Why would generality be opposed to falsifiability? Wouldn't having a model be more general lead to easier falsifiability, given that the model should apply more broadly?

In order to tell whether something is performing a computation, you try to find some way to get the object to exhibit the computation it is (allegedly) making. So -- if I understand correctly -- then a model is metaphysical, in the things you write, if applying it to a particular phenomenon requires an interpretation step which may or may not be known to be possible. How does this differ fr... (read more)

-1Will_Newsome
I could replace all my uses of the word "metaphysical" with "sloppily-general", I guess, but I'm not sure it has quite the right connotations, and "metaphysical" is already the standard terminology. "Metaphysical" is vague in a somewhat precise way that "sloppily-general" isn't. I appreciate the general need for down-to-earth language, but I also don't want to consent to the norm of encouraging people to take pains to write in such a way as to be understood by the greatest common factor of readers.
VKS00

Well that at least makes some sense.

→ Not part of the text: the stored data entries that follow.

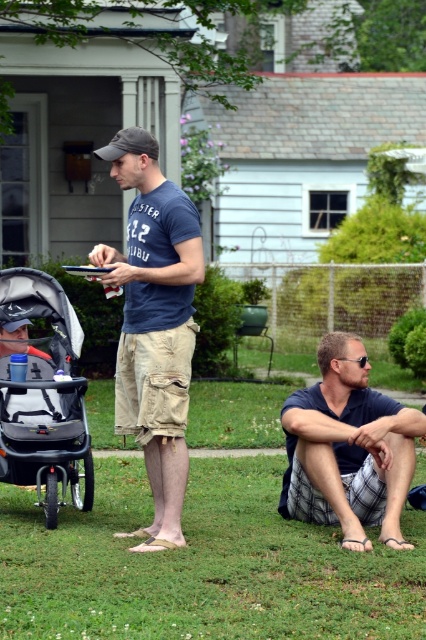 You are standing at point (138, 154) and want to walk to point (83, 440). Which direction should you move in?

You should move backward to reach point (83, 440) since it is behind point (138, 154).

You are planning to place a new bench in the backyard that is 1.2 meters wide. The dark blue shirt at lower right and the gray fabric stroller at left are currently in the area. Based on their widths, can the bench fit between them without overlapping?

The dark blue shirt at lower right is wider than the gray fabric stroller at left. Since the bench is 1.2 meters wide, but the exact widths of the objects aren

You are a photographer trying to capture a photo of the dark blue shirt at lower right and the gray fabric stroller at left. Which object should you focus on first if you want to include both in your shot without moving the camera?

The dark blue shirt at lower right should be focused on first because it is positioned below the gray fabric stroller at left, so adjusting the camera angle to include both would require ensuring the lower object is in frame first.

I was noticing that Wiki's definition and the definition implied by its examples were in conflict. I don't particularly see why the metaphysics bucket is convenient, though.

Is there any point in discussing metaphysics as anything other than a cultural phenomenon among philosophers?

0J_Taylor
Unless you are a cladist, 'reptile' is a bucket which contains crocodiles, lizards, and turtles, but does not contain birds and mammals. The word is still sometimes useful for communication. It depends on your goals. I do not generally recommend it, however.
VKS00

If you would be so kind as to try and tell me what you mean by "metaphysic", I would be much less confused.

0Will_Newsome
By "metaphysic" I mean a high-level model for phenomena or concepts that you can't immediately falsify because, though the model explains all of the phenomena you are aware of, the model is also very general. E.g., if you look at a computer processor you can say "ah, it is performing a computation", and this constrains your anticipations quite a bit; but if you look at a desk or a chair and say "ah, it is performing a computation", then you've gotten into metaphysical territory: you can abstract away the concept of computation and apply it to basically everything, but it's unclear whether or not doing so means that computation is very fundamental, or if you're just overapplying a contingent model. Sometimes when theorizing it's necessary to choose a certain metaphysic: e.g., I will say that I am an instance of a computation, and thus that a computer could make an exact simulation of me and I would exist twice as much, thus making me less surprised to find myself as me rather than someone else. Now, such a line of reasoning requires quite a few metaphysical assumptions—assumptions about the generalizability of certain models that we're not sure do or don't break down—but metaphysical speculation is the best we can do because we don't have a way of simulating people or switching conscious experience flows with other people. That's one possible explanation of "metaphysic"/"metaphysics", but honestly I should look into the relevant metaphilosophy—it's very possible that my explanation is essentially wrong or misleading in some way.